(MATERIAL FOR THE TASK Opens)

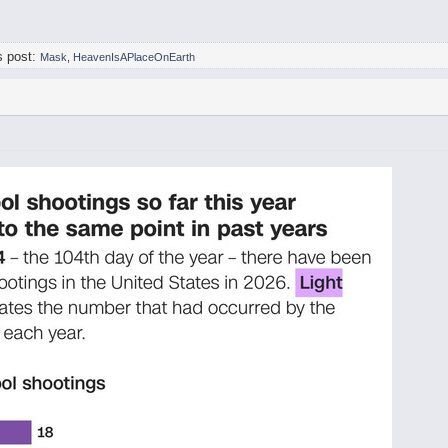
s post:
Mask
,
HeavenIsAPlaceOnEarth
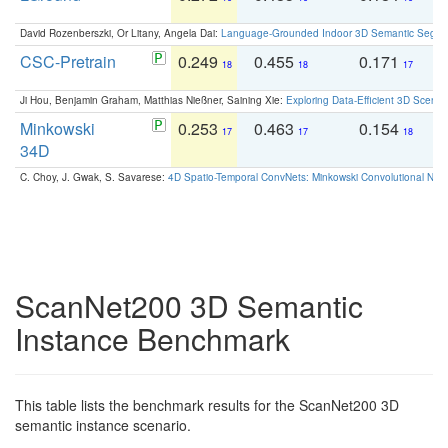
David Rozenberszki, Or Litany, Angela Dai:
Language-Grounded Indoor 3D Semantic Segment
CSC-Pretrain
0.249
0.455
0.171
0
18
18
17
Ji Hou, Benjamin Graham, Matthias Nießner, Saining Xie:
Exploring Data-Efficient 3D Scene
Minkowski
0.253
0.463
0.154
0
17
17
18
34D
C. Choy, J. Gwak, S. Savarese:
4D Spatio-Temporal ConvNets: Minkowski Convolutional Neur
ScanNet200 3D Semantic
Instance Benchmark
This table lists the benchmark results for the ScanNet200 3D
semantic instance scenario.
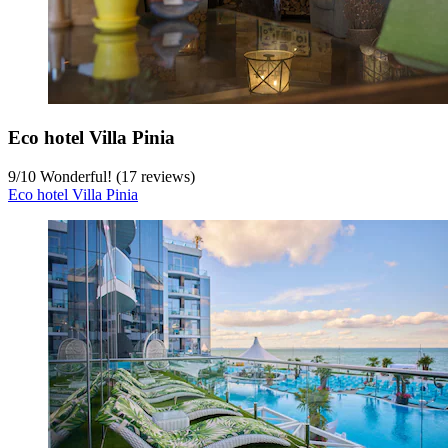
Eco hotel Villa Pinia
9
/
10
Wonderful! (17 reviews)
Eco hotel Villa Pinia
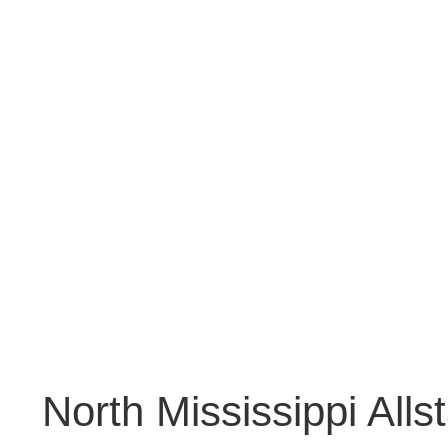
North Mississippi Alls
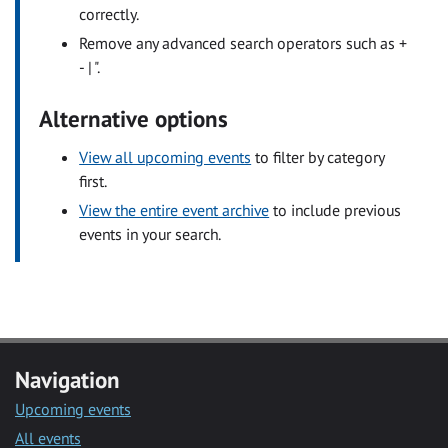
correctly.
Remove any advanced search operators such as +
- | ".
Alternative options
View all upcoming events
to filter by category
first.
View the entire event archive
to include previous
events in your search.
Navigation
Upcoming events
All events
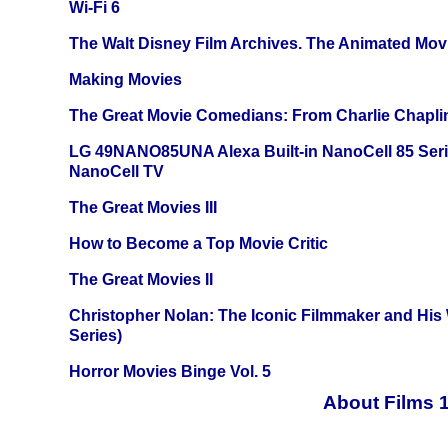
Wi-Fi 6
The Walt Disney Film Archives. The Animated Mov
Making Movies
The Great Movie Comedians: From Charlie Chapli
LG 49NANO85UNA Alexa Built-in NanoCell 85 Ser
NanoCell TV
The Great Movies III
How to Become a Top Movie Critic
The Great Movies II
Christopher Nolan: The Iconic Filmmaker and His
Series)
Horror Movies Binge Vol. 5
About Films 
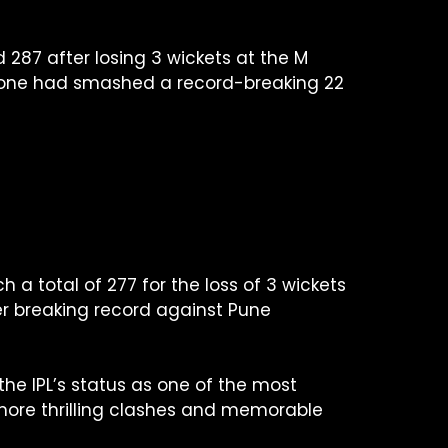
d 287 after losing 3 wickets at the M
alone had smashed a record-breaking 22
a total of 277 for the loss of 3 wickets
lier breaking record against Pune
e IPL’s status as one of the most
e more thrilling clashes and memorable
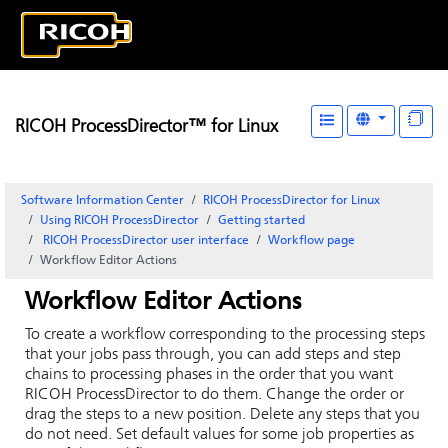
RICOH ProcessDirector™ for Linux
Software Information Center
RICOH ProcessDirector for Linux
Using RICOH ProcessDirector
Getting started
RICOH ProcessDirector
user interface
Workflow page
Workflow Editor Actions
Workflow Editor Actions
To create a workflow corresponding to the processing steps
that your jobs pass through, you can add steps and step
chains to processing phases in the order that you want
RICOH ProcessDirector
to do them. Change the order or
drag the steps to a new position. Delete any steps that you
do not need. Set default values for some job properties as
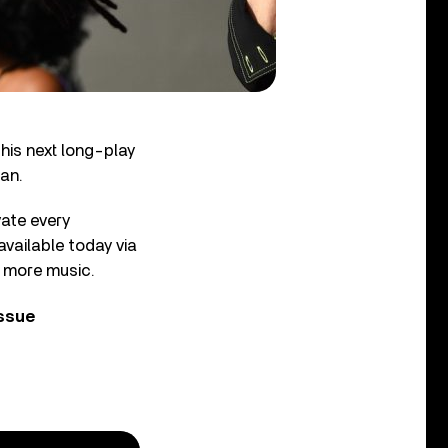
his next long-play
aan.
vate every
available today via
e more music.
issue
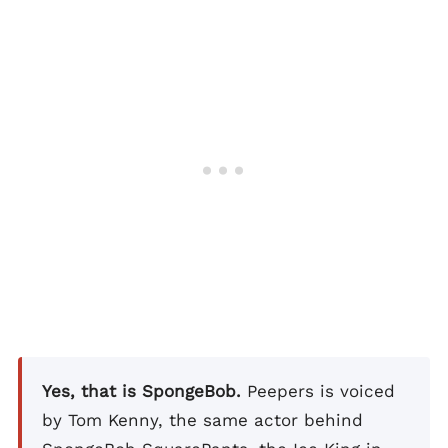
Yes, that is SpongeBob.
Peepers is voiced
by Tom Kenny, the same actor behind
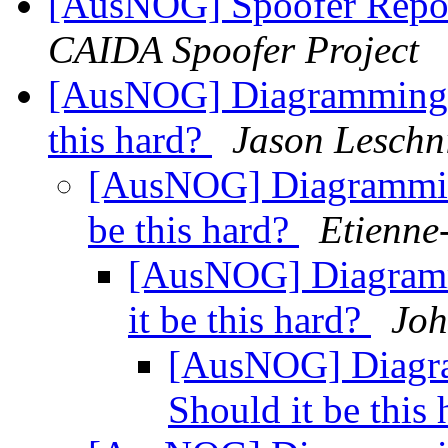
[AusNOG] Spoofer Repo
CAIDA Spoofer Project
[AusNOG] Diagramming N
this hard?
Jason Leschn
[AusNOG] Diagramming
be this hard?
Etienne
[AusNOG] Diagramm
it be this hard?
Joh
[AusNOG] Diagra
Should it be this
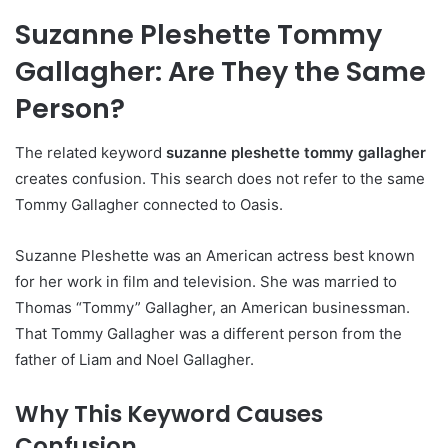
Suzanne Pleshette Tommy
Gallagher: Are They the Same
Person?
The related keyword
suzanne pleshette tommy gallagher
creates confusion. This search does not refer to the same
Tommy Gallagher connected to Oasis.
Suzanne Pleshette was an American actress best known
for her work in film and television. She was married to
Thomas “Tommy” Gallagher, an American businessman.
That Tommy Gallagher was a different person from the
father of Liam and Noel Gallagher.
Why This Keyword Causes
Confusion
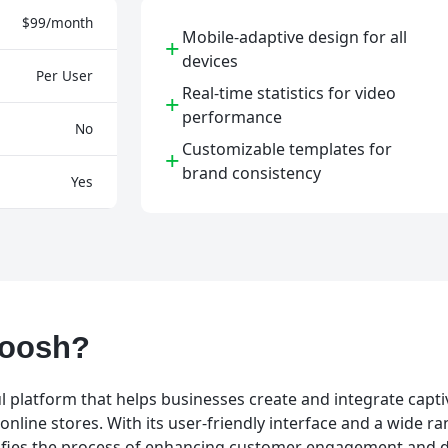
$99/month
Mobile-adaptive design for all
+
devices
Per User
Real-time statistics for video
+
performance
No
Customizable templates for
+
brand consistency
Yes
Koosh?
l platform that helps businesses create and integrate capti
online stores. With its user-friendly interface and a wide ra
ifies the process of enhancing customer engagement and d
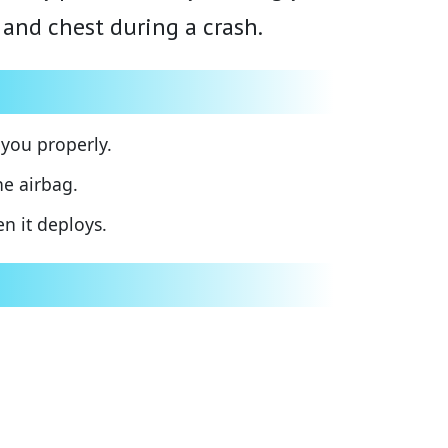
 and chest during a crash.
 you properly.
e airbag.
n it deploys.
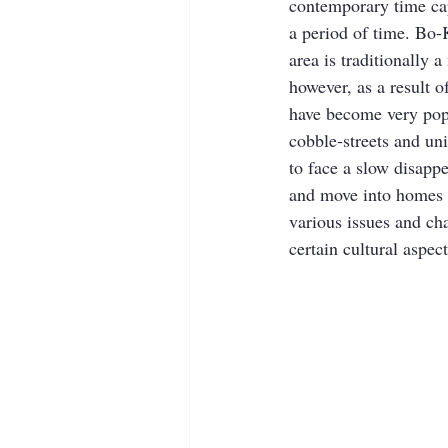
contemporary time ca
a period of time. Bo-
area is traditionally
however, as a result
have become very popul
cobble-streets and un
to face a slow disappe
and move into homes f
various issues and cha
certain cultural aspec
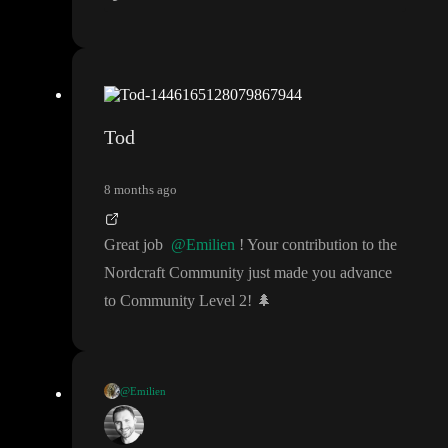
Tod
8 months ago
Great job
@Emilien
! Your contribution to the
Nordcraft Community just made you advance
to Community Level 2
!
🌲
@Emilien
Thank you very much
! I
'll wait until it
's merged to test all this
😮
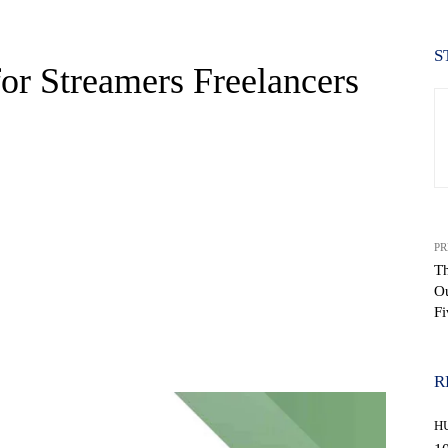
S
or Streamers Freelancers
PR
Th
Ou
Fi
WhatsApp
R
H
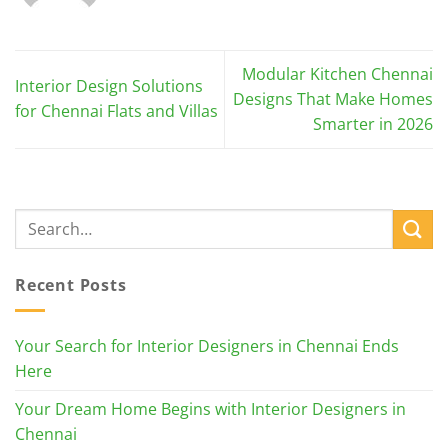
Modular Kitchen Chennai
Interior Design Solutions
Designs That Make Homes
for Chennai Flats and Villas
Smarter in 2026
Recent Posts
Your Search for Interior Designers in Chennai Ends
Here
Your Dream Home Begins with Interior Designers in
Chennai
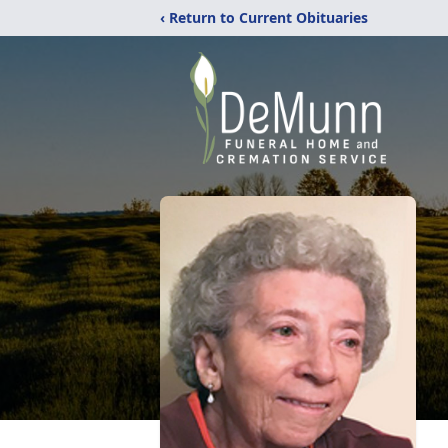
‹ Return to Current Obituaries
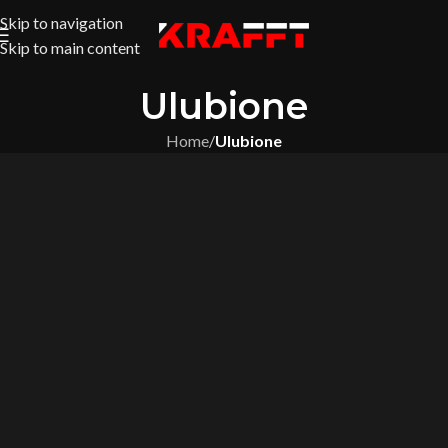
Skip to navigation
Skip to main content
Ulubione
Home
/
Ulubione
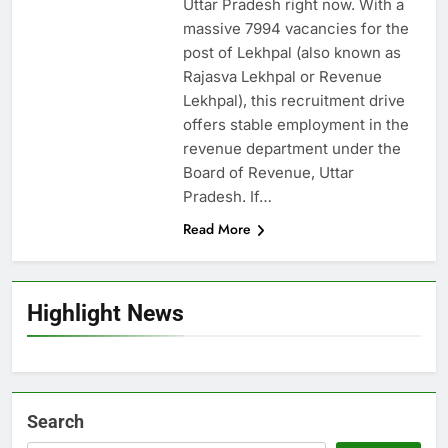
Uttar Pradesh right now. With a
massive 7994 vacancies for the
post of Lekhpal (also known as
Rajasva Lekhpal or Revenue
Lekhpal), this recruitment drive
offers stable employment in the
revenue department under the
Board of Revenue, Uttar
Pradesh. If…
Read More
Highlight News
Search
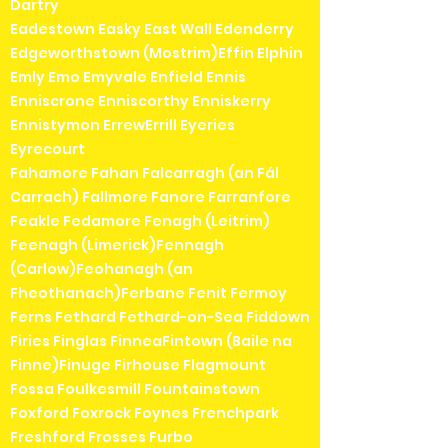
Dartry
Eadestown Easky East Wall Edenderry
Edgeworthstown (Mostrim)Effin Elphin
Emly Emo Emyvale Enfield Ennis
Enniscrone Enniscorthy Enniskerry
Ennistymon ErrewErrill Eyeries
Eyrecourt
Fahamore Fahan Falcarragh (an Fál
Carrach) Fallmore Fanore Farranfore
Feakle Fedamore Fenagh (Leitrim)
Feenagh (Limerick)Fennagh
(Carlow)Feohanagh (an
Fheothanach)Ferbane Fenit Fermoy
Ferns Fethard Fethard-on-Sea Fiddown
Firies Finglas FinneaFintown (Baile na
Finne)Finuge Firhouse Flagmount
Fossa Foulkesmill Fountainstown
Foxford Foxrock Foynes Frenchpark
Freshford Frosses Furbo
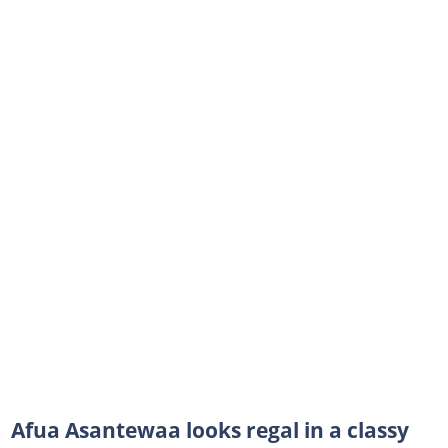
Afua Asantewaa looks regal in a classy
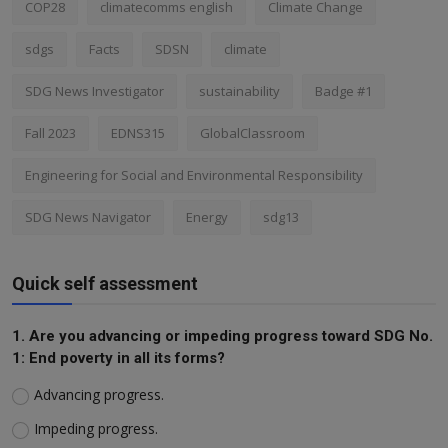
COP28
climatecomms english
Climate Change
sdgs
Facts
SDSN
climate
SDG News Investigator
sustainability
Badge #1
Fall 2023
EDNS315
GlobalClassroom
Engineering for Social and Environmental Responsibility
SDG News Navigator
Energy
sdg13
Quick self assessment
1. Are you advancing or impeding progress toward SDG No.
1: End poverty in all its forms?
Advancing progress.
Impeding progress.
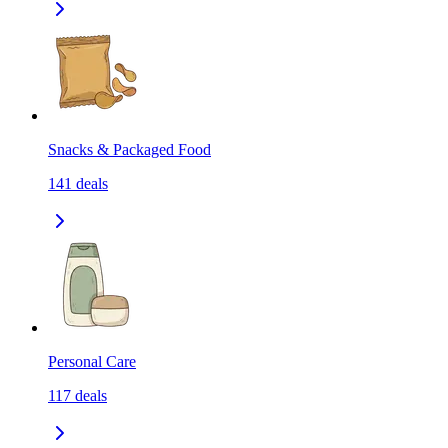
Snacks & Packaged Food
141
deals
Personal Care
117
deals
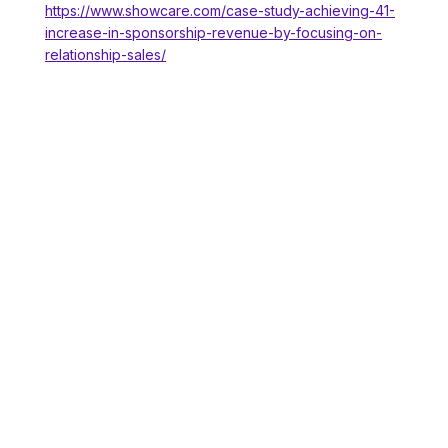
https://www.showcare.com/case-study-achieving-41-
increase-in-sponsorship-revenue-by-focusing-on-
relationship-sales/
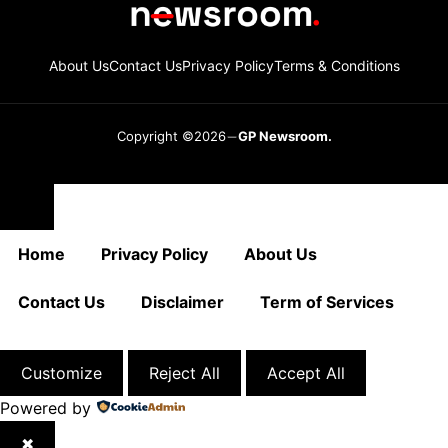
About Us
Contact Us
Privacy Policy
Terms & Conditions
Copyright ©2026
GP Newsroom.
Close
Home
Privacy Policy
About Us
Contact Us
Disclaimer
Term of Services
Customize
Reject All
Accept All
Powered by
✖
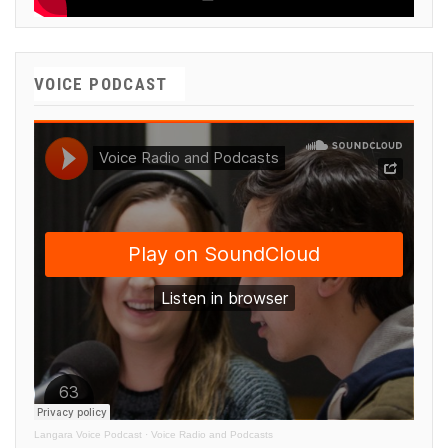
VOICE PODCAST
Langara Voice Podcast
·
Voice Radio and Podcasts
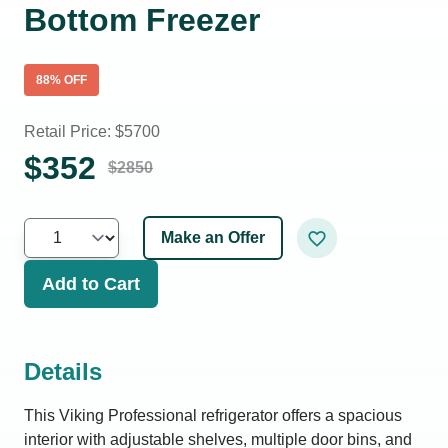
Bottom Freezer
88
% OFF
Retail Price: $
5700
$
352
$
2850
Make an Offer
Add to Cart
Details
This Viking Professional refrigerator offers a spacious
interior with adjustable shelves, multiple door bins, and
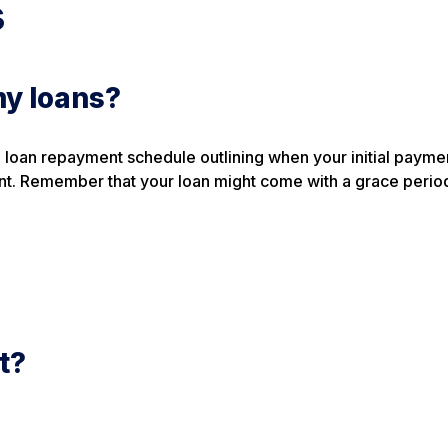
s
my loans?
 a loan repayment schedule outlining when your initial paymen
t. Remember that your loan might come with a grace perio
t?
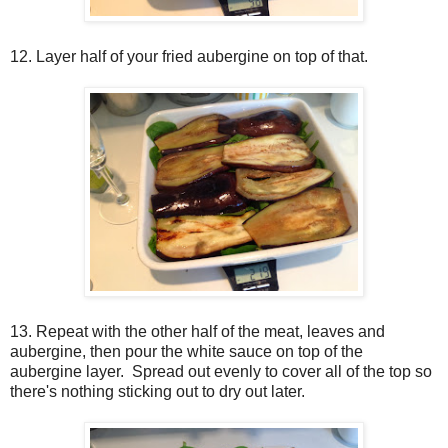
12. Layer half of your fried aubergine on top of that.
13. Repeat with the other half of the meat, leaves and
aubergine, then pour the white sauce on top of the
aubergine layer. Spread out evenly to cover all of the top so
there's nothing sticking out to dry out later.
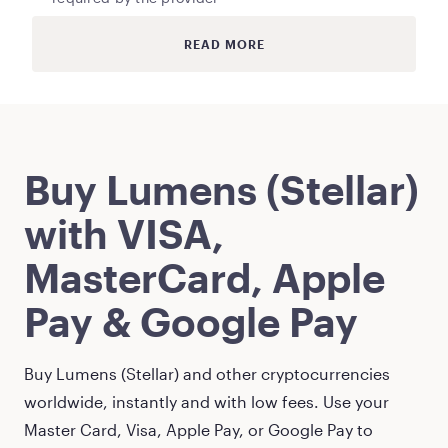
READ MORE
Buy
Lumens (Stellar)
with VISA,
MasterCard, Apple
Pay & Google Pay
Buy
Lumens (Stellar)
and other cryptocurrencies
worldwide, instantly and with low fees. Use your
Master Card, Visa, Apple Pay, or Google Pay to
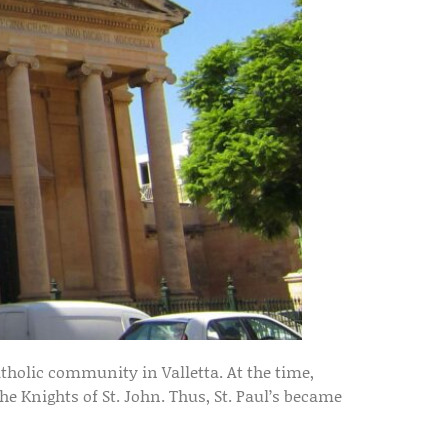
tholic community in Valletta. At the time,
he Knights of St. John. Thus, St. Paul’s became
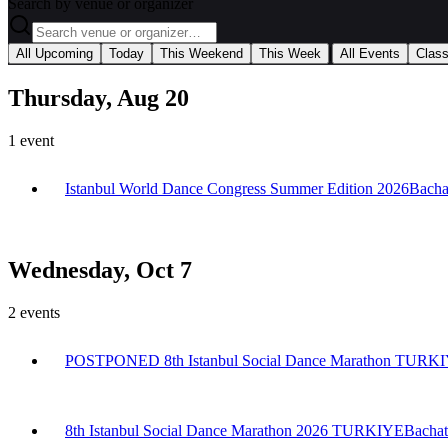
Search by venue or organizer
|
All Upcoming
Today
This Weekend
This Week
All Events
Clas
Thursday, Aug 20
1
event
Istanbul World Dance Congress Summer Edition 2026
Bacha
Wednesday, Oct 7
2
events
POSTPONED 8th Istanbul Social Dance Marathon TURK
8th Istanbul Social Dance Marathon 2026 TURKIYE
Bachat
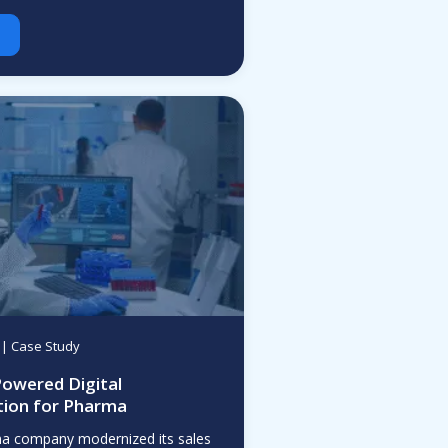
| Case Study
Powered Digital
ion for Pharma
ma company modernized its sales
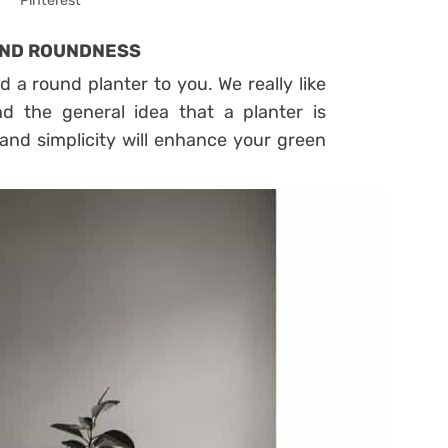
Pinterest
 AND ROUNDNESS
ed a round planter to you. We really like
nd the general idea that a planter is
and simplicity will enhance your green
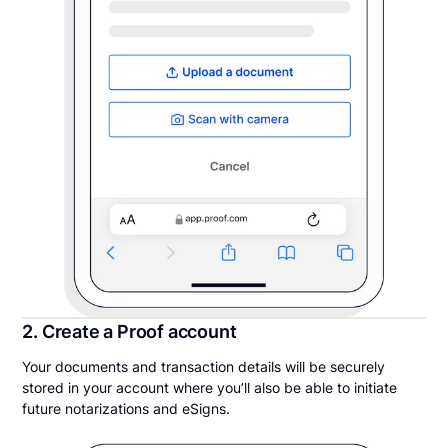
2. Create a Proof account
Your documents and transaction details will be securely
stored in your account where you’ll also be able to initiate
future notarizations and eSigns.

(MATERIAL FOR THE TASK Closes)

=== TASK DETAILS ===
Could you transcribe exactly the entries above, but only the lines from the one with "Customizable templates for" through the one with "and move into homes f", and without pictures?

=== WRITTEN RESPONSE ===
Customizable templates for
+
brand consistency
Yes
Koosh?
l platform that helps businesses create and integrate capti
online stores. With its user-friendly interface and a wide ra
ifies the process of enhancing customer engagement and d
 and chest during a crash.
 you properly.
e airbag.
n it deploys.
contemporary time ca
a period of time. Bo-
area is traditionally
however, as a result
have become very popul
cobble-streets and un
to face a slow disappe
and move into homes f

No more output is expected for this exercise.